Saved entries:

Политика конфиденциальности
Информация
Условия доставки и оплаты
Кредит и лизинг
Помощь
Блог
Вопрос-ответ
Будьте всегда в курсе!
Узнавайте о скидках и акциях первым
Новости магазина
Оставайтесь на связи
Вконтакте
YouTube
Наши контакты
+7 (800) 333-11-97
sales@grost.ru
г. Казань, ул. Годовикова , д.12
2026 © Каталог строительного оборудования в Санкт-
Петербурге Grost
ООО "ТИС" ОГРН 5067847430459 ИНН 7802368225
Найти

**Task to carry out**
Could you copy exactly the lines from the one containing "2026 © Каталог" through the end of the records above, and nothing more?

**Exercise answer**
2026 © Каталог строительного оборудования в Санкт-
Петербурге Grost
ООО "ТИС" ОГРН 5067847430459 ИНН 7802368225
Найти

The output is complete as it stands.